L’Atlante del paesaggio di Michael Jacob

Facendo perno sul concetto chiave di paesaggio, irriducibile e polisemica definizione di campo che sotto il segno della dimensione estetica si costituisce attraverso il nostro lo sguardo (corporeo) come ritaglio di natura, e che assieme opera però praticamente a cavallo di ambiti e scale di intervento e all’intersezione di saperi, Michael Jakob, docente, saggista, curatore di mostre, torna a distillare le sue riflessioni su L’architettura del paesaggio (Silvana editoriale, Mendrisio Academy Press, pp. 48, € 10.00).

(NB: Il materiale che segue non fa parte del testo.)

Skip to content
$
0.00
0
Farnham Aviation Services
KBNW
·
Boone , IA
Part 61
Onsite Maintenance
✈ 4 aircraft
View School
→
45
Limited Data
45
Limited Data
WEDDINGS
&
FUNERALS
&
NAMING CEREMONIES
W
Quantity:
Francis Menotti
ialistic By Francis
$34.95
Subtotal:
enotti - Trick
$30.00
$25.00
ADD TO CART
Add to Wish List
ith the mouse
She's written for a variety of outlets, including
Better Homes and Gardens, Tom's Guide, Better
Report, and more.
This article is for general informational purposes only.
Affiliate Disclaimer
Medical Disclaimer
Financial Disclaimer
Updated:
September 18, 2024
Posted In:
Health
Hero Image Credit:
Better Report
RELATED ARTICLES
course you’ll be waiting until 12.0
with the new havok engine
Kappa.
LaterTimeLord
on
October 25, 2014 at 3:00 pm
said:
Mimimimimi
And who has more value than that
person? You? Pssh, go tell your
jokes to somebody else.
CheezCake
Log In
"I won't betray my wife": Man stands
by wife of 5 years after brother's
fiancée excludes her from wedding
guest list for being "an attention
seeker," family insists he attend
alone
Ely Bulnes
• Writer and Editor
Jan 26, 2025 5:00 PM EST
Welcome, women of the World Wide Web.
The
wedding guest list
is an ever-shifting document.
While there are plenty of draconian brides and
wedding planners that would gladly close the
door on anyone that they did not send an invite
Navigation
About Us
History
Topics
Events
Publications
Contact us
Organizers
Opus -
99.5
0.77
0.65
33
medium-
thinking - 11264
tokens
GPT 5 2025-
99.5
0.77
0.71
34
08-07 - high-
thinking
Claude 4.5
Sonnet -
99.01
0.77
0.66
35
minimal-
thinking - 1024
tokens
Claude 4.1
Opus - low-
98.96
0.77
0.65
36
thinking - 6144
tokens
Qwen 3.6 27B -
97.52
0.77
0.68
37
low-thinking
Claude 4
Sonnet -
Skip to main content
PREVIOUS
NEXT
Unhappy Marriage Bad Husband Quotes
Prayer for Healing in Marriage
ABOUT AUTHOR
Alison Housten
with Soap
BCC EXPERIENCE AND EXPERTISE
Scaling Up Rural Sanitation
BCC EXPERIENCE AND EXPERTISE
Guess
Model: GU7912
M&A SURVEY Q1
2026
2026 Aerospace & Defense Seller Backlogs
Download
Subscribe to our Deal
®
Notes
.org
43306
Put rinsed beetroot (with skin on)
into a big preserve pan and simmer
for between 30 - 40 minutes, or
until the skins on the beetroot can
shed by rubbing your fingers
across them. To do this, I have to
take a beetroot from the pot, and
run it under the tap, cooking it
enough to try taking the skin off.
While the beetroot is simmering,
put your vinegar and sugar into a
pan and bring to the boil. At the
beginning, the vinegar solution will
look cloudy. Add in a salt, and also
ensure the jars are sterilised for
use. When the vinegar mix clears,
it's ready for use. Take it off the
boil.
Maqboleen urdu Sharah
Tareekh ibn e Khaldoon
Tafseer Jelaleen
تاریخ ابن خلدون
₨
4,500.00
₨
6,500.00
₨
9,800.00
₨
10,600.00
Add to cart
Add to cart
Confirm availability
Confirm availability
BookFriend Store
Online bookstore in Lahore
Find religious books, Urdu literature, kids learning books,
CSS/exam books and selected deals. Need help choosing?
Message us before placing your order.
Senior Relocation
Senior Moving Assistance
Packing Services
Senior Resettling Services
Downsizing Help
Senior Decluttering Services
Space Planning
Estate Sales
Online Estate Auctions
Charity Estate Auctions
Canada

Procedendo a evidenziar paradossi su come il paesaggio s’imponga come esperienza per la sua qualità folgorante, tanto quanto incondivisibile (l’incomunicabilità evocata dalle figure di spalle delle tele di Caspar David Friedrich), su come il paesaggio sussuma a un tempo eventi mentali ed artefatti, sia reazione radicalmente individuale eppure quanto collettiva nei modelli culturali che la originano, Jakob introduce qui la proposta di un Atlante critico che descriva e interpreti le opere realizzate durante la, tutto sommato, breve vita della disciplina (almeno a farla partire dal paesaggista moderno Frederick Law Olmsted con il suo fondativo Central Park).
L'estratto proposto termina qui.